Problem description: Give the lines below again exactly, starting with the line that holds "microclimate) activities." and going on through the line that holds "Keep reading...".
BEGIN Data in this exercise
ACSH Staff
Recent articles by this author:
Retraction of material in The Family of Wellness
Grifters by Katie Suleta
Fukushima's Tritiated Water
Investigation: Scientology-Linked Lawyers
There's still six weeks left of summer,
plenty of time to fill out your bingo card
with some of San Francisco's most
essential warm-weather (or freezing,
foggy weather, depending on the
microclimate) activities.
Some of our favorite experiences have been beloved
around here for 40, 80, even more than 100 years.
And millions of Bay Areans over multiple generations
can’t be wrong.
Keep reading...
END Data in this exercise
BEGIN Data in this exercise
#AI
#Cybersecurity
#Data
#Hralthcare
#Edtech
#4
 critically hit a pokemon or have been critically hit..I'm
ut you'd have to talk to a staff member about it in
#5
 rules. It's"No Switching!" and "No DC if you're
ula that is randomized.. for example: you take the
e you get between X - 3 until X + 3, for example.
END Data in this exercise
Answer for this exercise:
microclimate) activities.
Some of our favorite experiences have been beloved
around here for 40, 80, even more than 100 years.
And millions of Bay Areans over multiple generations
can’t be wrong.
Keep reading...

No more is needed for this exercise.